Alan Greenspan, Sellout

by David Gordon

Sebastian Mallaby is the Paul A. Volcker Senior Fellow for International Economic Relations at the Council on Foreign Relations. One can be sure, then, that his new comprehensive book, The Man Who Knew: The Life and Times of Alan Greenspan, reflects an Establishment point of view. As if this were not enough to tell us where the book is coming from, Mallaby informs us that he had Greenspan’s full cooperation in writing it. “This book is based on almost unlimited access to Alan Greenspan, his papers, and his colleagues and friends, all of whom were generous in their collaboration.

Though the book is hardly a panegyric to Greenspan, Mallaby views his subject with considerable favor. Nevertheless, the book contains ample material for a more severe verdict: Greenspan abandoned the free market convictions he effectively defended early in his career as an economist. To uphold economic truth was not the path to the power and influence Greenspan sought; and he readily adjusted his beliefs to fit with his ambitions.

Greenspan attached himself to Ayn Rand’s inner band of disciples; but his adherence to free-market economics did not stem from his alliance with Objectivism.
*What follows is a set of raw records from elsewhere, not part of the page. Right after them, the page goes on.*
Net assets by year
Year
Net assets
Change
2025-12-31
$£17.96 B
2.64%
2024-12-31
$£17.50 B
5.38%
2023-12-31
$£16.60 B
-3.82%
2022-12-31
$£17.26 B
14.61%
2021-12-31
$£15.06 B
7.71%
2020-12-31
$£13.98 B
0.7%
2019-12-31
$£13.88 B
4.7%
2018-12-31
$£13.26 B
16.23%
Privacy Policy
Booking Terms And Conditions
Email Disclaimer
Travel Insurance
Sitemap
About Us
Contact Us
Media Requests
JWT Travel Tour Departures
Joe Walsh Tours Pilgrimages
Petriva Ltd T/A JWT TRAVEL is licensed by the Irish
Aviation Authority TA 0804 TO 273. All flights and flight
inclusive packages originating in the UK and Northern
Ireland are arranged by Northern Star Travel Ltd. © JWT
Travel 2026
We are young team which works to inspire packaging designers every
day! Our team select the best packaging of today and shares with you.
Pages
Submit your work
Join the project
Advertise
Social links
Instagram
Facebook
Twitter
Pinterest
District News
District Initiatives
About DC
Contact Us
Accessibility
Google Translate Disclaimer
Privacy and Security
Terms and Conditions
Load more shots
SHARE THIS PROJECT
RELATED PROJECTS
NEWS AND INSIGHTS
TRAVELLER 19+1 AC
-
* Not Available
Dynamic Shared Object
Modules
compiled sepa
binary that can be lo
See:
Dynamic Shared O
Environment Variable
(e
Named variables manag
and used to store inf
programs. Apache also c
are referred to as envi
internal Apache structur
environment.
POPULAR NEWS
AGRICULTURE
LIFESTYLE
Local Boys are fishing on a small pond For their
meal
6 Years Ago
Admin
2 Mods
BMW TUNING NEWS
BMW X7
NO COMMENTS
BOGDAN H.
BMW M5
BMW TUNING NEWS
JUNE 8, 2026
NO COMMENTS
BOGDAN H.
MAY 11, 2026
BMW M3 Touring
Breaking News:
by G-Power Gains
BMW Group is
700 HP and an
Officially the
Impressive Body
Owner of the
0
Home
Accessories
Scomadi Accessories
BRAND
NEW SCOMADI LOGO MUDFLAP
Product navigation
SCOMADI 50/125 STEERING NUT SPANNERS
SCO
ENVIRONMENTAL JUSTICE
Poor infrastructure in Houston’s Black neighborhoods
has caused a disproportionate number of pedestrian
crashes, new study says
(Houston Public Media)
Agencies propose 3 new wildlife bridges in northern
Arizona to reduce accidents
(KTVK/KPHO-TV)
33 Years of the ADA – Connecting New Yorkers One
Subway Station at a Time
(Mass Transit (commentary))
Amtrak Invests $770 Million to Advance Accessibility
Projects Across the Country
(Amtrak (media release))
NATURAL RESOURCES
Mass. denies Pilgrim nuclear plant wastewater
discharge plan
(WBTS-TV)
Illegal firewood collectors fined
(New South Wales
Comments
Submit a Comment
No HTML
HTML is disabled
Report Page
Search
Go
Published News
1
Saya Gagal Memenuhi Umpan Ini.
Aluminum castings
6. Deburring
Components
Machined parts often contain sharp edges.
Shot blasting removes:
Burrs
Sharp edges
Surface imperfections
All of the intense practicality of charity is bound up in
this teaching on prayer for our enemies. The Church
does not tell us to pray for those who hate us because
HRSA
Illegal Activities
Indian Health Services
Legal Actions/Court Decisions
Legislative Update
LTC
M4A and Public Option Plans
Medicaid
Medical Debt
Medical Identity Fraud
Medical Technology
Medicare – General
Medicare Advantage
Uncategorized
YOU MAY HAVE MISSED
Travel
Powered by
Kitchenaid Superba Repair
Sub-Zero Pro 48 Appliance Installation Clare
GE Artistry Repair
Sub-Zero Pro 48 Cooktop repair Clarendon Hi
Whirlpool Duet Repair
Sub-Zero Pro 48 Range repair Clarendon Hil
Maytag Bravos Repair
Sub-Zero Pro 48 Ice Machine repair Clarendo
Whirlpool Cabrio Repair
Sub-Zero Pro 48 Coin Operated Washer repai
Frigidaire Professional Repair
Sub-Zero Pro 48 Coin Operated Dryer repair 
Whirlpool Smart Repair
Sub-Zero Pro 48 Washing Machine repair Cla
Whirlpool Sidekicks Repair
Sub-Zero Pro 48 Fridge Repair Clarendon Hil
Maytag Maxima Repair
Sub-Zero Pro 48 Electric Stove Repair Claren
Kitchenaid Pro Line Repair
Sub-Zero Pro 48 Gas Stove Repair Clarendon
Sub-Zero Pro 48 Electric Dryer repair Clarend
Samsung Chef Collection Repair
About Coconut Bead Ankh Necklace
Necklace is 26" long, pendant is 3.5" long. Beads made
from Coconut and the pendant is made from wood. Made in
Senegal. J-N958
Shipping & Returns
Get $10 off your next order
Greenspan learned economic theory from Arthur Burns at Columbia University. For Greenspan, like his mentor Burns, statistics had primary importance: economic theory emerged from discerning patterns in the data and was strictly subordinate to its empirical sources. “Burns was the chief heir to Wesley Mitchell’s empiricist tradition, and his influence restrained any enthusiasm that Greenspan might have felt for the new trends that had begun to stir in economics. … Even the cleverest econometric calculation was limited because yesterday’s statistical relationships might break down tomorrow; by contrast, finer measures of what the economy is doing are more than just estimates — they are facts.”

From his studies of the data, Greenspan arrived at an important conclusion. Financial markets played a crucial role in the genesis of the business cycle: “Squarely confronting the notion that financial markets are merely a casino of meaningless side bets, he laid out an insight for which Nobel laureate James Tobin would later capture the credit. Stock prices drive corporate investments in fixed assets. … In turn, these investments drive many of the booms and busts in a capitalist economy.”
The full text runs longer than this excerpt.